> **ABOUT THIS TASK**: Show every line of the data that contains the string "input".

Start of DATASET EXTRACT

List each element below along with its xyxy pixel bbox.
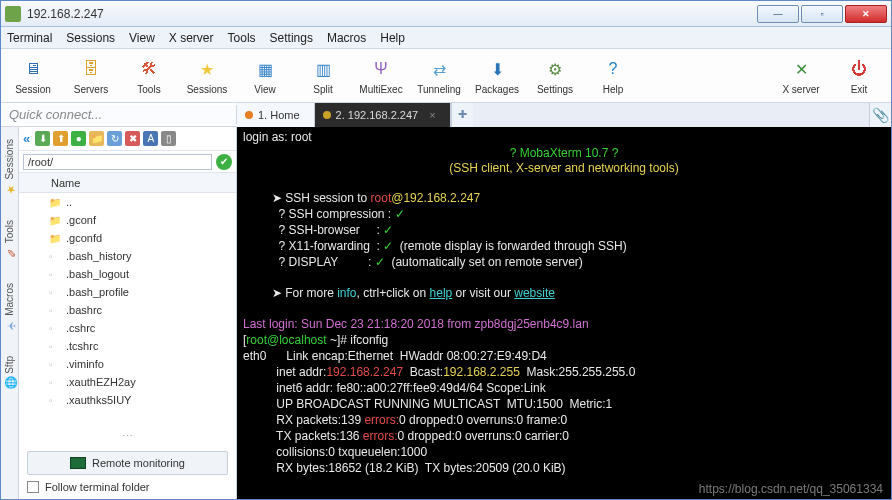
menu-settings[interactable]: Settings bbox=[270, 31, 313, 45]
sftp-sidebar: « ⬇⬆●📁↻✖A▯ ✔ Name 📁..📁.gconf📁.gconfd▫.ba… bbox=[19, 127, 237, 499]
file-row[interactable]: ▫.bash_history bbox=[19, 247, 236, 265]
remote-monitoring-button[interactable]: Remote monitoring bbox=[27, 451, 228, 475]
menu-view[interactable]: View bbox=[129, 31, 155, 45]
file-list[interactable]: 📁..📁.gconf📁.gconfd▫.bash_history▫.bash_l… bbox=[19, 193, 236, 428]
tool-session[interactable]: 🖥Session bbox=[9, 56, 57, 95]
file-name: .. bbox=[66, 196, 72, 208]
terminal-pane[interactable]: login as: root ? MobaXterm 10.7 ? (SSH c… bbox=[237, 127, 891, 499]
file-row[interactable]: ▫.bash_logout bbox=[19, 265, 236, 283]
sftp-tool-icon[interactable]: ⬇ bbox=[35, 131, 50, 146]
tab-home[interactable]: 1. Home bbox=[237, 103, 315, 127]
tool-split[interactable]: ▥Split bbox=[299, 56, 347, 95]
sftp-tool-icon[interactable]: ▯ bbox=[161, 131, 176, 146]
file-row[interactable]: 📁.. bbox=[19, 193, 236, 211]
toolbar: 🖥Session🗄Servers🛠Tools★Sessions▦View▥Spl… bbox=[1, 49, 891, 103]
minimize-button[interactable]: — bbox=[757, 5, 799, 23]
sftp-tool-icon[interactable]: 📁 bbox=[89, 131, 104, 146]
tool-multiexec[interactable]: ΨMultiExec bbox=[357, 56, 405, 95]
side-tab-macros[interactable]: ✈Macros bbox=[3, 283, 16, 332]
sftp-toolbar: « ⬇⬆●📁↻✖A▯ bbox=[19, 127, 236, 151]
menu-terminal[interactable]: Terminal bbox=[7, 31, 52, 45]
side-tab-tools[interactable]: ✎Tools bbox=[3, 220, 16, 259]
side-tab-sftp[interactable]: 🌐Sftp bbox=[3, 356, 16, 390]
file-icon: ▫ bbox=[49, 251, 61, 262]
file-row[interactable]: 📁.gconf bbox=[19, 211, 236, 229]
file-icon: ▫ bbox=[49, 341, 61, 352]
servers-icon: 🗄 bbox=[78, 56, 104, 82]
tool-tunneling[interactable]: ⇄Tunneling bbox=[415, 56, 463, 95]
attachment-icon[interactable]: 📎 bbox=[869, 103, 891, 127]
menubar: TerminalSessionsViewX serverToolsSetting… bbox=[1, 27, 891, 49]
home-icon bbox=[245, 111, 253, 119]
file-row[interactable]: ▫.bash_profile bbox=[19, 283, 236, 301]
sftp-tool-icon[interactable]: ✖ bbox=[125, 131, 140, 146]
file-row[interactable]: ▫.xauthks5IUY bbox=[19, 391, 236, 409]
file-row[interactable]: ▫.cshrc bbox=[19, 319, 236, 337]
close-button[interactable]: ✕ bbox=[845, 5, 887, 23]
sftp-tool-icon[interactable]: ● bbox=[71, 131, 86, 146]
file-icon: ▫ bbox=[49, 377, 61, 388]
sftp-path-input[interactable] bbox=[23, 154, 212, 170]
tab-session-active[interactable]: 2. 192.168.2.247 × bbox=[315, 103, 451, 127]
menu-tools[interactable]: Tools bbox=[228, 31, 256, 45]
tool-tools[interactable]: 🛠Tools bbox=[125, 56, 173, 95]
file-row[interactable]: ▫.tcshrc bbox=[19, 337, 236, 355]
file-list-header: Name bbox=[19, 173, 236, 193]
file-name: .gconf bbox=[66, 214, 96, 226]
tool-packages[interactable]: ⬇Packages bbox=[473, 56, 521, 95]
exit-icon: ⏻ bbox=[846, 56, 872, 82]
tool-exit[interactable]: ⏻Exit bbox=[835, 56, 883, 95]
app-icon bbox=[5, 6, 21, 22]
file-icon: ▫ bbox=[49, 287, 61, 298]
file-name: .xauthEZH2ay bbox=[66, 376, 136, 388]
file-icon: 📁 bbox=[49, 215, 61, 226]
help-icon: ? bbox=[600, 56, 626, 82]
file-row[interactable]: ▫.viminfo bbox=[19, 355, 236, 373]
sftp-tool-icon[interactable]: ↻ bbox=[107, 131, 122, 146]
file-icon: 📁 bbox=[49, 233, 61, 244]
file-icon: ▫ bbox=[49, 395, 61, 406]
file-icon: ▫ bbox=[49, 323, 61, 334]
file-icon: ▫ bbox=[49, 269, 61, 280]
tool-servers[interactable]: 🗄Servers bbox=[67, 56, 115, 95]
tool-sessions[interactable]: ★Sessions bbox=[183, 56, 231, 95]
file-icon: ▫ bbox=[49, 305, 61, 316]
add-tab-button[interactable]: ✚ bbox=[451, 103, 473, 127]
tool-help[interactable]: ?Help bbox=[589, 56, 637, 95]
follow-checkbox[interactable] bbox=[27, 481, 39, 493]
menu-help[interactable]: Help bbox=[380, 31, 405, 45]
packages-icon: ⬇ bbox=[484, 56, 510, 82]
file-name: .bash_logout bbox=[66, 268, 129, 280]
terminal-icon bbox=[323, 111, 331, 119]
file-icon: 📁 bbox=[49, 197, 61, 208]
follow-terminal-row[interactable]: Follow terminal folder bbox=[27, 481, 228, 493]
side-tab-sessions[interactable]: ★Sessions bbox=[3, 139, 16, 196]
titlebar: 192.168.2.247 — ▫ ✕ bbox=[1, 1, 891, 27]
watermark: https://blog.csdn.net/qq_35061334 bbox=[699, 482, 883, 497]
file-name: .bash_history bbox=[66, 250, 131, 262]
quick-connect-input[interactable]: Quick connect... bbox=[1, 105, 237, 124]
sftp-tool-icon[interactable]: A bbox=[143, 131, 158, 146]
close-tab-icon[interactable]: × bbox=[429, 109, 435, 121]
tab-label: 1. Home bbox=[258, 109, 300, 121]
tab-label: 2. 192.168.2.247 bbox=[336, 109, 419, 121]
side-tab-strip: ★Sessions✎Tools✈Macros🌐Sftp bbox=[1, 127, 19, 499]
collapse-sidebar-icon[interactable]: « bbox=[23, 131, 30, 146]
file-row[interactable]: ▫.xauthEZH2ay bbox=[19, 373, 236, 391]
maximize-button[interactable]: ▫ bbox=[801, 5, 843, 23]
tool-settings[interactable]: ⚙Settings bbox=[531, 56, 579, 95]
file-row[interactable]: ▫.bashrc bbox=[19, 301, 236, 319]
tool-view[interactable]: ▦View bbox=[241, 56, 289, 95]
menu-sessions[interactable]: Sessions bbox=[66, 31, 115, 45]
sftp-tool-icon[interactable]: ⬆ bbox=[53, 131, 68, 146]
window-title: 192.168.2.247 bbox=[27, 7, 757, 21]
tools-icon: 🛠 bbox=[136, 56, 162, 82]
file-name: .cshrc bbox=[66, 322, 95, 334]
file-name: .viminfo bbox=[66, 358, 104, 370]
file-row[interactable]: 📁.gconfd bbox=[19, 229, 236, 247]
col-name[interactable]: Name bbox=[45, 177, 86, 189]
path-ok-icon: ✔ bbox=[216, 154, 232, 170]
menu-macros[interactable]: Macros bbox=[327, 31, 366, 45]
menu-x-server[interactable]: X server bbox=[169, 31, 214, 45]
tool-x-server[interactable]: ✕X server bbox=[777, 56, 825, 95]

End of DATASET EXTRACT

> **FINAL ANSWER**:
sftp-path-input[interactable] bbox=[23, 154, 212, 170]
quick-connect-input[interactable]: Quick connect... bbox=[1, 105, 237, 124]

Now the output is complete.